In short, Endy Chavez is tearing up Venezuela right now, and scouts are paying attention. They are, assuredly, taking it all in with a grain of salt--this won't rewrite the book on Endy as much as it may convince a few naysayers that he still has at least a few drops of gas left in the tank for a buy-low minor league deal. I'm guessing that Heyman heard something about Endy's performance in Venezuela, connected the dots from the past two seasons, and made an educated observation. It's even possible a Mariners contact gave him a "sure" when asked about Endy, a "Sure" not unlike "Sure, I'll eat lunch today," or "Sure, we would like to win more baseball games than not next season." The Mariners very well could be interested, and I don't mean to doubt Heyman. But the Mariners are interested in a lot of things.
Still, a few hours later it was oh god no
According to CBS Sports' Jon Heyman, re-signing with the Mariners is an option for Endy Chavez...This would be a depth signing for Seattle.
Endy Chávez, quien se declaró agente libre en noviembre, maneja entre sus opciones a los Marineros, el equipo para el que jugó en las últimas dos temporadas, reportó este lunes CBS Sports.
Of course, the Mariners may not end up signing Endy Chavez at all. Despite the fact that he played in 80 games last season when the team failed to procure actual outfield depth, Jack Z and crew have been doing things a bit differently than their font-size caricature from previous seasons, and it wouldn't be surprising to see the M's go in a completely different direction altogether. Remember--this was the front office that was supposed to be too inept to land Robinson Cano, that didn't know how to develop young talent, and was going to trade Felix because they were so lost in trying to build anything sustainable. Just because he's been there doesn't mean he will be again.

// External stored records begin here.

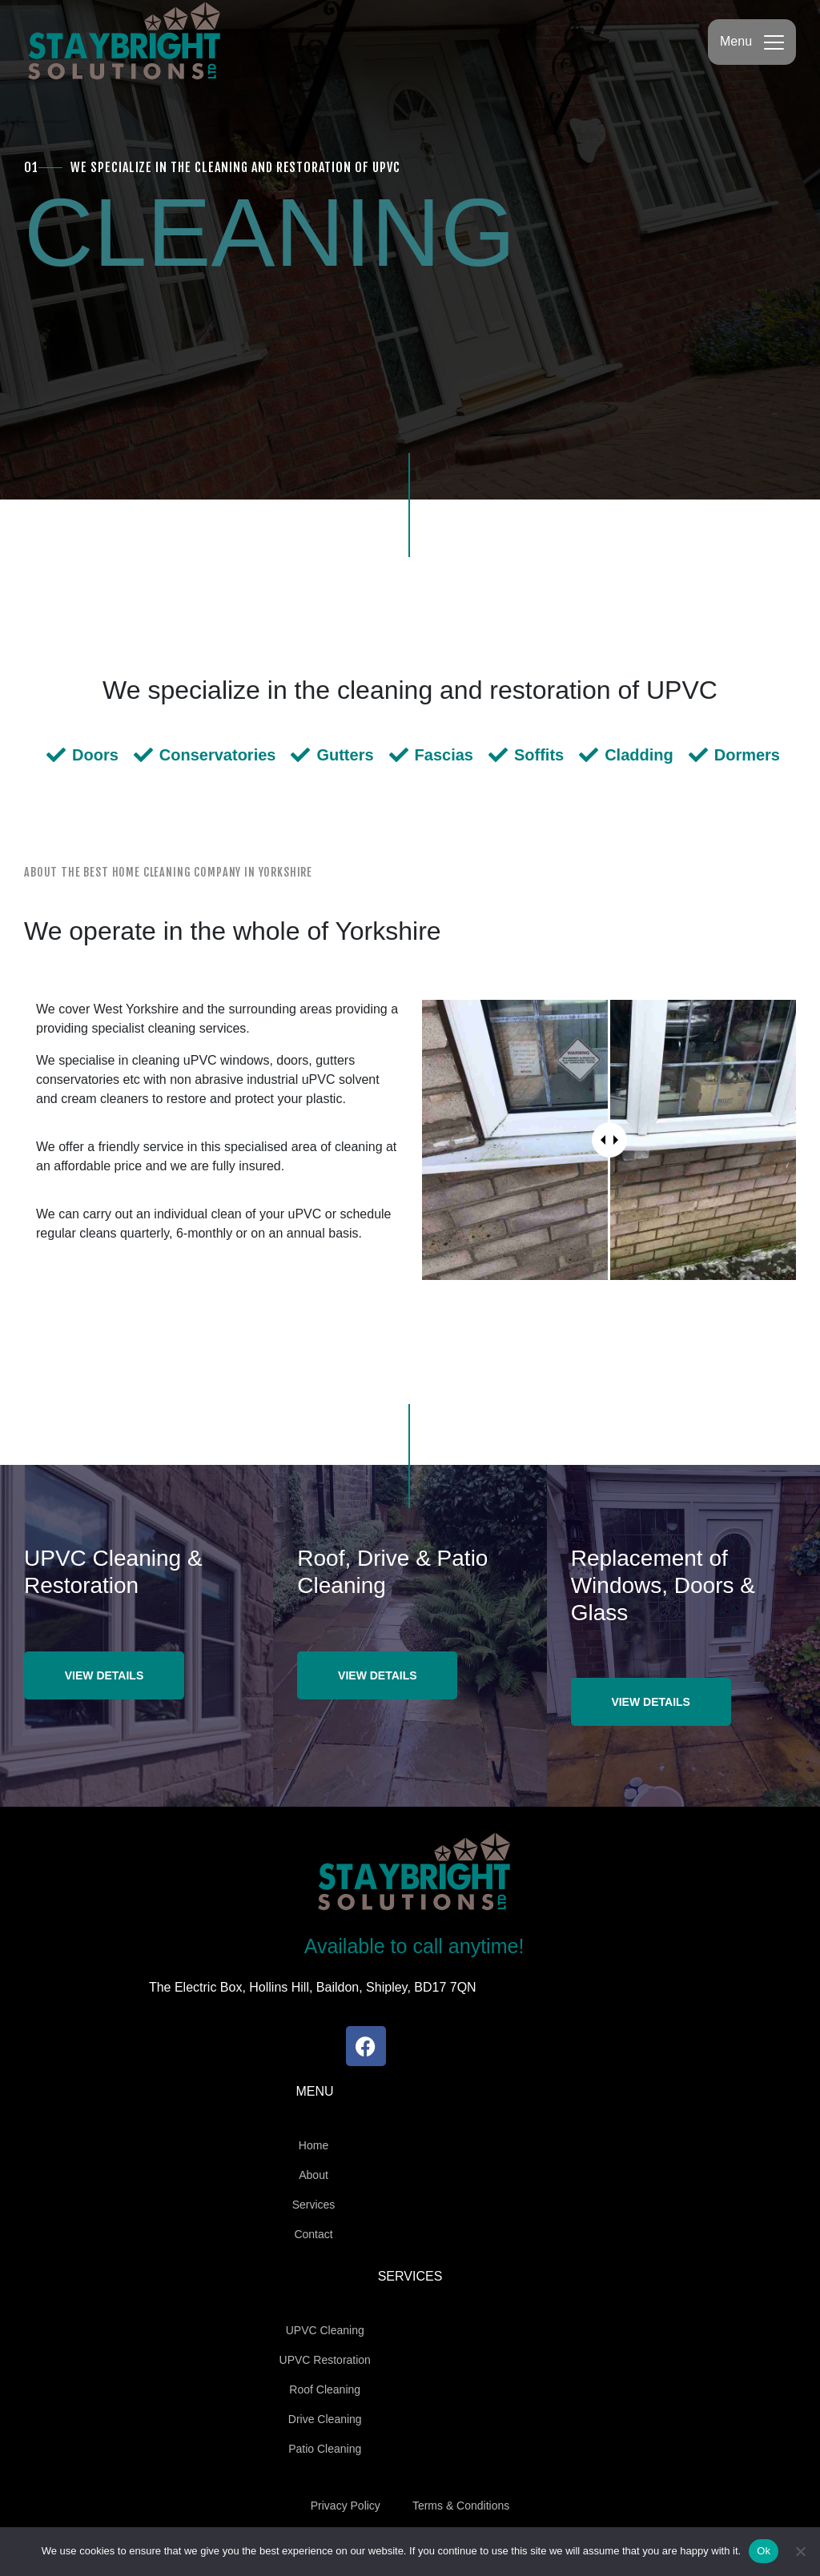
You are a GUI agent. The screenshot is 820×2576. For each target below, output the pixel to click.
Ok (763, 2551)
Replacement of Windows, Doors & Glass (663, 1585)
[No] (800, 2551)
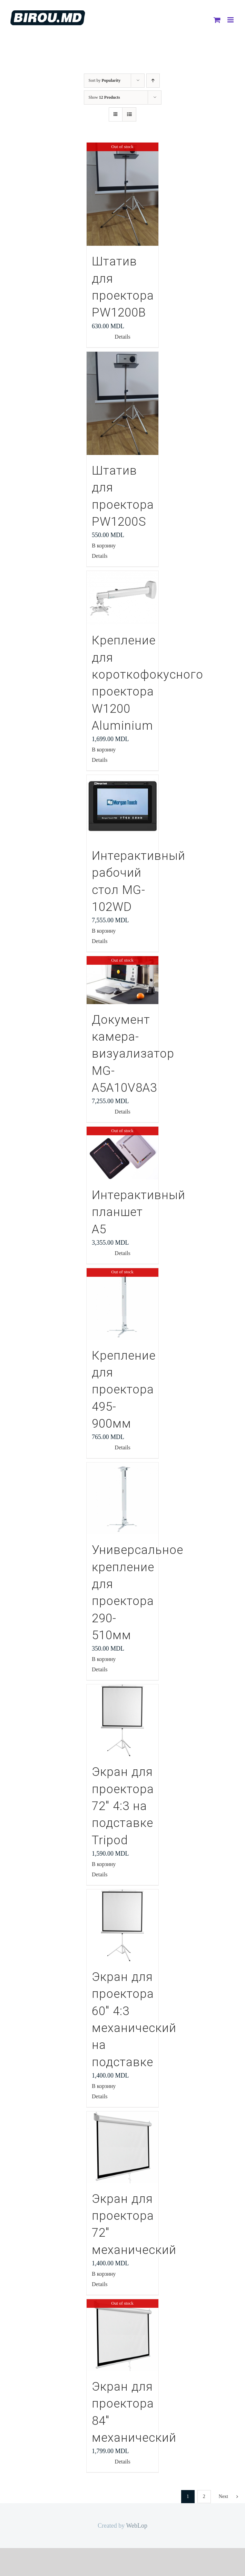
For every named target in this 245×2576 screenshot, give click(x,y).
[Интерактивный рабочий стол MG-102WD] (122, 807)
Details (122, 337)
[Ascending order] (153, 81)
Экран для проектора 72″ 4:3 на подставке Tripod (123, 1806)
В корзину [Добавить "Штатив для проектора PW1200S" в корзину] (104, 545)
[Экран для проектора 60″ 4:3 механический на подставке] (122, 1925)
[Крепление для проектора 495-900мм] (122, 1304)
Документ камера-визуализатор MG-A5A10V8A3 (133, 1054)
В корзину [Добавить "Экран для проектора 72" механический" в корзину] (104, 2274)
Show (104, 97)
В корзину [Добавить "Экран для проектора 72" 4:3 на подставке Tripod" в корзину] (104, 1864)
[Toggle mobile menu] (231, 19)
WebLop (137, 2525)
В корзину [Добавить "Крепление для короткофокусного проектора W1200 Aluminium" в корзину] (104, 749)
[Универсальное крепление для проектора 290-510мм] (122, 1498)
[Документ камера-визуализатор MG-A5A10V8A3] (122, 980)
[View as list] (129, 114)
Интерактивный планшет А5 (138, 1212)
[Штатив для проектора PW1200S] (122, 403)
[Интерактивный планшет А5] (122, 1153)
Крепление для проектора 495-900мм (124, 1390)
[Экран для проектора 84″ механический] (122, 2335)
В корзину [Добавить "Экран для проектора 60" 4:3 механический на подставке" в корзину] (104, 2086)
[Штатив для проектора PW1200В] (122, 194)
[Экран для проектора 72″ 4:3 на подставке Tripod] (122, 1720)
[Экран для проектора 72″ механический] (122, 2147)
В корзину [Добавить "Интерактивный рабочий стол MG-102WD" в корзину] (104, 931)
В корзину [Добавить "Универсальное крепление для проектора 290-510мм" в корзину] (104, 1659)
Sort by (105, 80)
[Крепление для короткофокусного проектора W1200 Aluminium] (122, 598)
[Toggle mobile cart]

At the end of the day, we're talking about a minor league deal with a team that actually has eight outfielders on their 40-man, seven of whom would realistically see playing time before an Endy Chavez callup. Many of us have a soft spot in our hearts for the guy, but it's pretty clear that he's 36 years old with a defensive liability and no power. While he admittedly performed without disaster last season, the Mariners didn't choose to stick with him after the trade deadline, knowing full well that Endy is a walking band-aid that doesn't rip as easily as the cheap store-brand ones.
And yet, that worry is there--that lingering cough that manifests itself in Lloyd's noted admiration ("Endy is a pro. You can talk about all of the sabermetric stuff and WAR stuff. Endy Chavez is a baseball player through and through. He gets it done.") and the club's fear of losing a contract before the June 1st minor-league opt-out date. Endy Chavez signing a minor-league deal with the M's has started to feel like something of a yearly tradition, and while it doesn't mean he would ever make it up to the majors, the fear sits there, eating away toward what seems like only the inevitable.
So is Endy Chavez going to be a part of the Seattle Mariners organization in 2015? We don't know, and like a visit to the doctor awaiting test results, all we have are a few symptoms that could really be anything. Don't self diagnose. It's no use getting worked up about it, but then again, I'm the one that just wrote 1,100 words about Endy Chavez in January, so I can't really talk.